Em nota no sítio da Internet da Presidência da República, lê-se que Marcelo Rebelo de Sousa “devolveu, sem promulgação o decreto sobre a primeira alteração à Lei n.º 17/2014, de 10 de abril, que estabelece as Bases da Política de Ordenamento e de Gestão do Espaço Marítimo Nacional".
O chefe de Estado considerou não existirem "razões suficientes" para enviar o diploma para fiscalização preventiva junto do Tribunal Constitucional porque é ressalvada “a primazia da integridade e da soberania do Estado”, bastando dois aditamentos à legislação em causa.
Porém, Rebelo de Sousa entendeu “dever merecer reflexão complementar e precisão acrescida" os pontos "respeitantes a poderes secundários, pacificamente entendidos como delegáveis”.
Por outro lado, ganhar-se-ia "em exigir que os procedimentos de codecisão constem – ao menos no seu traçado essencial – dos instrumentos de ordenamento previstos no n.º 3 do artigo 8.º, assim garantindo a conjugação entre Estado e regiões autónomas na definição desse traçado”, aconselhou o Presidente da República.
Marcelo Rebelo de Sousa defende ainda que “será importante ressalvar as matérias relativas à integridade e soberania do Estado, mediante aditamento final”, segundo a carta enviada ao Presidente da Assembleia da República.
A nova Lei do Mar foi aprovada em 23 de julho, com os votos a favor de PS, PAN e Iniciativa Liberal e as abstenções do PSD, BE, PCP, CDS, “Os Verdes” e Chega.
Outros 12 deputados socialistas, incluindo a ex-ministra do Mar, Ana Paula Vitorino, assinaram uma declaração de voto, apelando ao veto presidencial da proposta que partiu da Assembleia Legislativa Regional dos Açores.
Segundo aqueles deputados a mesma "enferma de vícios de natureza política e jurídica" ao criar "uma fratura na soberania nacional, estabelecendo "um conceito específico de território autónomo que transforma o mar português, em matéria de ordenamento e gestão, num somatório de três espaços marítimos, o dos Açores, o da Madeira e o do continente".
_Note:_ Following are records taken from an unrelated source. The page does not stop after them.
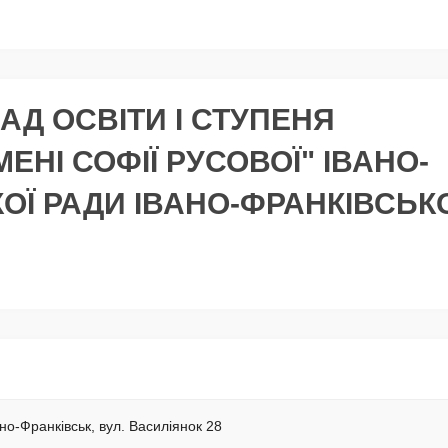
Д ОСВІТИ І СТУПЕНЯ
НІ СОФІЇ РУСОВОЇ" ІВАНО-
ОЇ РАДИ ІВАНО-ФРАНКІВСЬК
ано-Франківськ, вул. Василіянок 28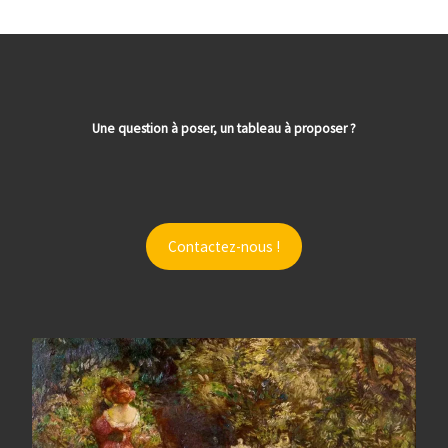
Une question à poser, un tableau à proposer ?
Contactez-nous !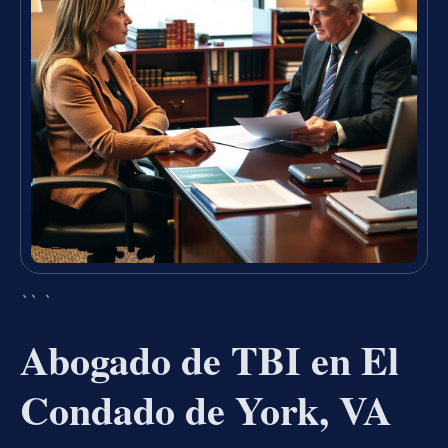
`` `
Abogado de TBI en El
Condado de York, VA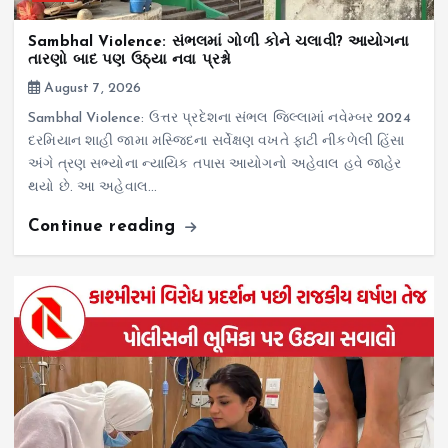
Sambhal Violence: સંભલમાં ગોળી કોને ચલાવી? આયોગના
તારણો બાદ પણ ઉઠ્યા નવા પ્રશ્નો
August 7, 2026
Sambhal Violence: ઉત્તર પ્રદેશના સંભલ જિલ્લામાં નવેમ્બર 2024
દરમિયાન શાહી જામા મસ્જિદના સર્વેક્ષણ વખતે ફાટી નીકળેલી હિંસા
અંગે ત્રણ સભ્યોના ન્યાયિક તપાસ આયોગનો અહેવાલ હવે જાહેર
થયો છે. આ અહેવાલ…
Continue reading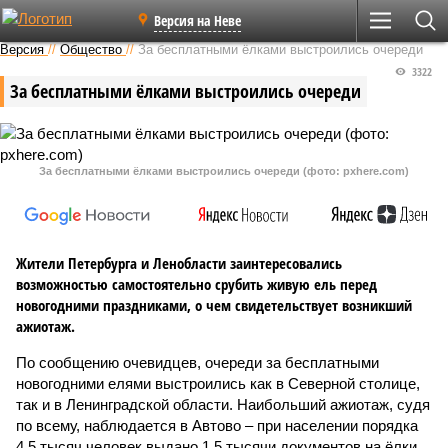
Версия на Неве
Версия
//
Общество
//
За бесплатными ёлками выстроились очереди
3322
За бесплатными ёлками выстроились очереди
За бесплатными ёлками выстроились очереди (фото: pxhere.com)
Жители Петербурга и Ленобласти заинтересовались
возможностью самостоятельно срубить живую ель перед
новогодними праздниками, о чем свидетельствует возникший
ажиотаж.
По сообщению очевидцев, очереди за бесплатными
новогодними елями выстроились как в Северной столице,
так и в Ленинградской области. Наибольший ажиотаж, судя
по всему, наблюдается в Автово – при населении порядка
4,5 тысяч человек выдано 1,5 тысячи документов на ёлки.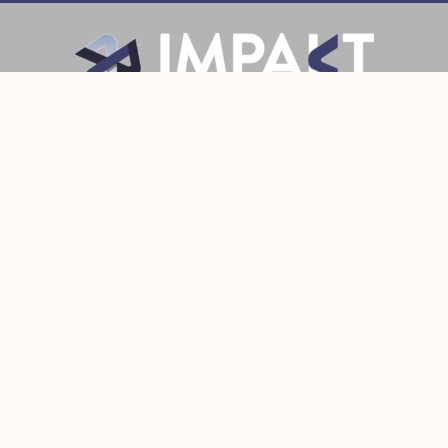
Prijava
Pratite Nas
Made with
by Fixit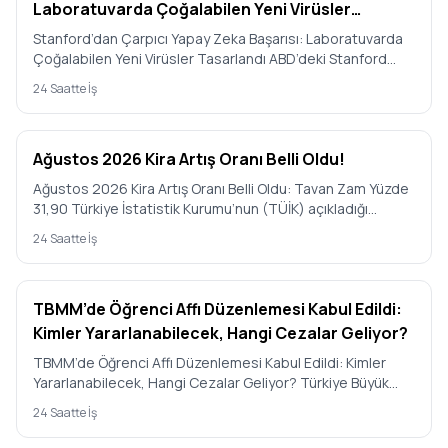
Laboratuvarda Çoğalabilen Yeni Virüsler
Tasarlandı
Stanford’dan Çarpıcı Yapay Zeka Başarısı: Laboratuvarda
Çoğalabilen Yeni Virüsler Tasarlandı ABD’deki Stanford
Üniversit…
24 Saatte İş
Ağustos 2026 Kira Artış Oranı Belli Oldu!
Ağustos 2026 Kira Artış Oranı Belli Oldu: Tavan Zam Yüzde
31,90 Türkiye İstatistik Kurumu’nun (TÜİK) açıkladığı
Temmuz 2…
24 Saatte İş
TBMM’de Öğrenci Affı Düzenlemesi Kabul Edildi:
Kimler Yararlanabilecek, Hangi Cezalar Geliyor?
TBMM’de Öğrenci Affı Düzenlemesi Kabul Edildi: Kimler
Yararlanabilecek, Hangi Cezalar Geliyor? Türkiye Büyük
Millet Mecl…
24 Saatte İş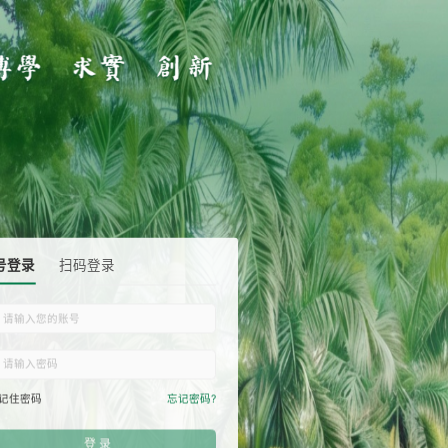
账号登录
扫码登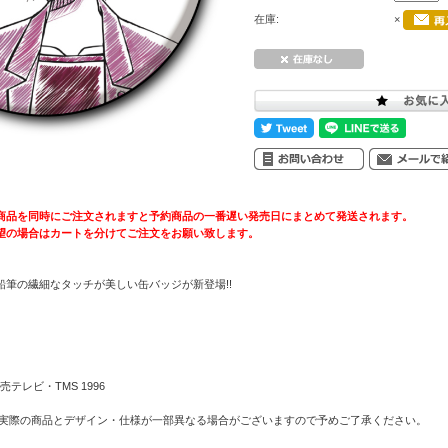
在庫:
×
商品を同時にご注文されますと予約商品の一番遅い発売日にまとめて発送されます。
望の場合はカートを分けてご注文をお願い致します。
鉛筆の繊細なタッチが美しい缶バッジが新登場!!
テレビ・TMS 1996
 実際の商品とデザイン・仕様が一部異なる場合がございますので予めご了承ください。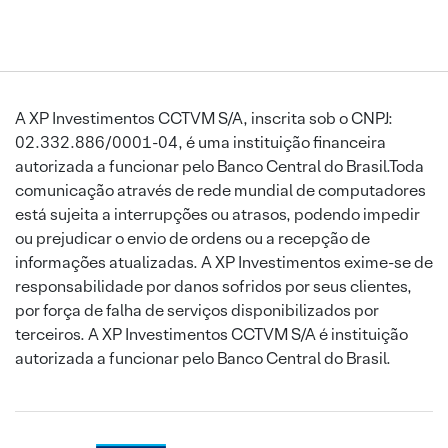
A XP Investimentos CCTVM S/A, inscrita sob o CNPJ:
02.332.886/0001-04, é uma instituição financeira
autorizada a funcionar pelo Banco Central do Brasil.Toda
comunicação através de rede mundial de computadores
está sujeita a interrupções ou atrasos, podendo impedir
ou prejudicar o envio de ordens ou a recepção de
informações atualizadas. A XP Investimentos exime-se de
responsabilidade por danos sofridos por seus clientes,
por força de falha de serviços disponibilizados por
terceiros. A XP Investimentos CCTVM S/A é instituição
autorizada a funcionar pelo Banco Central do Brasil.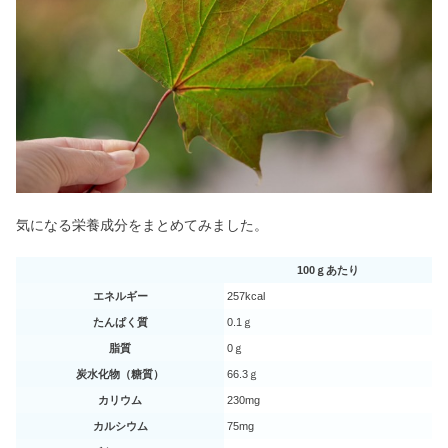
気になる栄養成分をまとめてみました。
100ｇあたり
エネルギー
257kcal
たんぱく質
0.1ｇ
脂質
0ｇ
炭水化物（糖質）
66.3ｇ
カリウム
230mg
カルシウム
75mg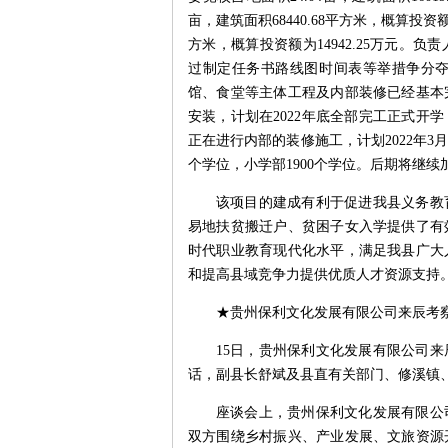
亩，建筑面积68440.68平方米，概算投资额为
方米，概算投资额为14942.25万元
过制定任务书路线图时间表等举措争分
馆、食堂等主体工程及内部装修已经基本
安装，计划在2022年底全部完工正式开
正在进行内部的装修施工，计划2022年3月
个学位，小学部1900个学位。后期将继
该项目的建成有利于促进我县义务教育
易地扶贫搬迁户、贫困子女入学提供了有
时代职业教育现代化水平，满足我县广大
和提高县域竞争力提供优质人才资源支持。
★贵州保利文化发展有限公司来辰考
15日，贵州保利文化发展有限公司
话，副县长舒斌及县直有关部门、修溪镇
座谈会上，贵州保利文化发展有限公
双方围绕乡村振兴、产业发展、文旅资源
Ascenso Simões, Jorge Lacão, Marcos Perestrello, Pedro Bacelar de Vasconcelos, Pedro Cegonho, Sérgio Sousa Pinto, José Magalhães, Rosário Gamboa, Alexandre Quintanilha, Jorge Gomes e Bruno Aragão foram os parlamentares do PS signatários do texto.
No mesmo dia, o presidente do Governo dos Açores classificou o “sim” do parlamento ao articulado como "histórico" para as regiões autónomas e o país no seu todo.
"Este é verdadeiramente um dia histórico para os Açores, por vários motivos, para as regiões autónomas em geral e para o nosso país. Aquilo que esta lei consagra não é mais nem menos do que a concretização de um princípio que está inscrito desde 2009 no estatuto político-administrativo dos Açores, quando se refere à gestão partilhada em relação ao mar", declarou Vasco Cordeiro.